Friction-on-purpose can lend a hand here. Rather than make the experience smoother, we can create such a device that makes it more difficult to talk on the phone, such as a feature that locks the phone while driving. This way, the person has to bring another person in the car for company. Then, the two people can engage in a face-to-face conversation during the bleakness of traffic, and perhaps invite other passengers along. In resolution, no one is lonely and everyone has gleefully forgotten about phone calls.

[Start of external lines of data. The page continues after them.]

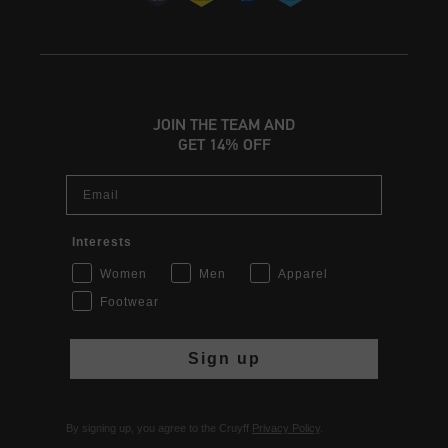
JOIN THE TEAM AND
GET 14% OFF
Email
Interests
Women
Men
Apparel
Footwear
Sign up
By signing up, you agree to the Cruyff
Privacy Policy
.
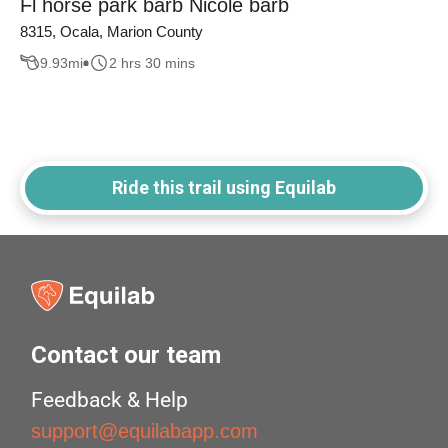
Fl horse park barb Nicole barb
8315, Ocala, Marion County
9.93
mi
2 hrs 30 mins
Ride this trail using Equilab
Contact our team
Feedback & Help
support@equilabapp.com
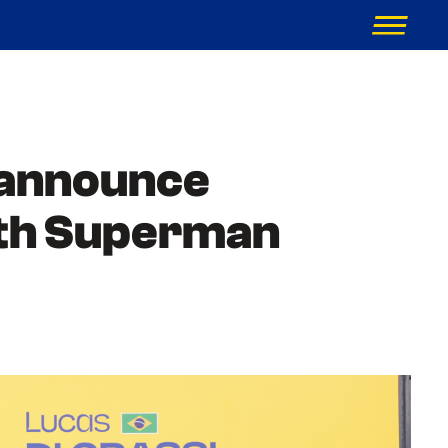
 announce
with Superman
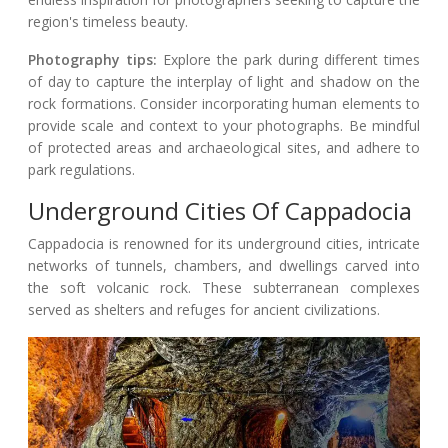
region's timeless beauty.
Photography tips:
Explore the park during different times
of day to capture the interplay of light and shadow on the
rock formations. Consider incorporating human elements to
provide scale and context to your photographs. Be mindful
of protected areas and archaeological sites, and adhere to
park regulations.
Underground Cities Of Cappadocia
Cappadocia is renowned for its underground cities, intricate
networks of tunnels, chambers, and dwellings carved into
the soft volcanic rock. These subterranean complexes
served as shelters and refuges for ancient civilizations.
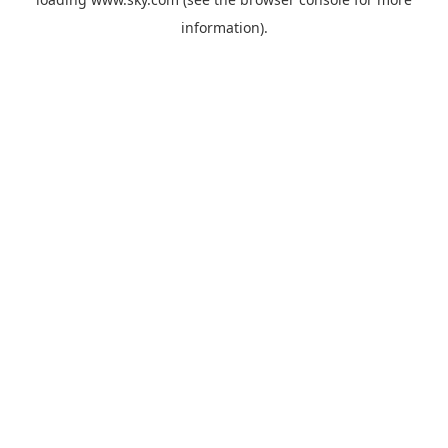
information).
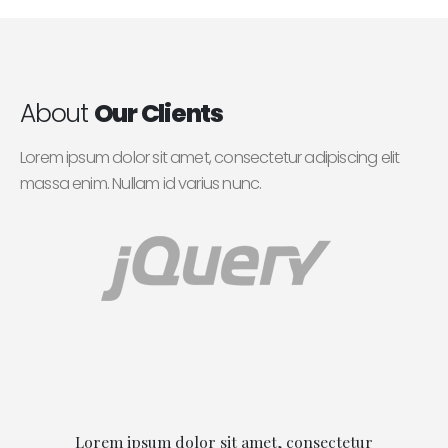
About
Our Clients
Lorem ipsum dolor sit amet, consectetur adipiscing elit
massa enim. Nullam id varius nunc.
Lorem ipsum dolor sit amet, consectetur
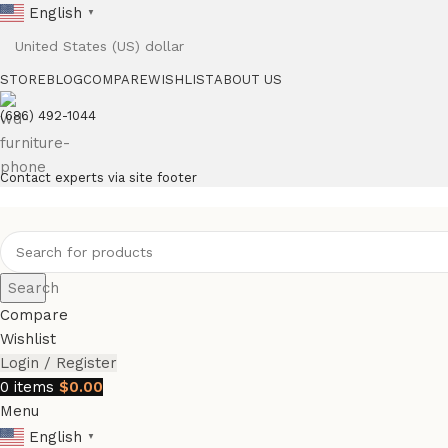
English
▼
STORE
BLOG
COMPARE
WISHLIST
ABOUT US
(686) 492-1044
Contact experts via site footer
Search
Compare
Wishlist
Login / Register
0
items
$
0.00
Menu
English
▼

In the classroom, we can introduce philosophical problem-solving in the early stages of the design process. After the initial challenge of a user group is identified, students should be encouraged to keep digging and look beyond the context of the original problem. They should be encouraged to lean into other fields for expertise — perhaps the nuance of psychology or technicalities of computer science — based on knowledge gaps respective of the topic. Design is a fluid field that impacts society on an extremely large scale, blending into disciplines designers rarely interact with. By finding the grand roots of an issue and taking large-scale action by inducing friction where normally wouldn’t think to, we can develop techniques that mitigate the existence of the original challenge in the first place. Put into practice, a new design standard may instead prioritize the needs of human curiosity, community, creativity, resilience, emotion, and patience above efficiency and profit.
If friction-on-purpose doesn’t catch on, so be it. In the broader scheme, it’s challenging to develop widely-accepted design principles, and this novel idea is sure to pick up resistance. Instead, this technique may be used as a form of critique, as a curiosity that is approachable for the average person. It would describe an alternate reality where societies’ goals are entirely different, to invite more creative minds to think about adding experiential value back into the average person’s lifestyle.
It’s an excellent time to be thinking about this. Younger generations will soon head into industry with the opportunity to carry free-thinking ideas. Planting the seed about inducing friction to change the speed and depth of how people think could be entirely possible.
Now is a better time than ever to think critically about futures that we want to live in.
In summary, it’s difficult to break from routine. How you rise from bed in the morning, silence your alarm, and begin making breakfast can undoubtedly provide comfort. As with so many other daily routines, we can be critical about whether or not they have to remain routines. Challenges that we face in work and personal lives will certainly come, but we can use our built worlds to prepare us. Small points of challenges, friction, and intentionally slower processes can help people reflect, enjoy, and remain resilient. We can use friction to induce growth that will last long into the future and cultivate the minds of many generations.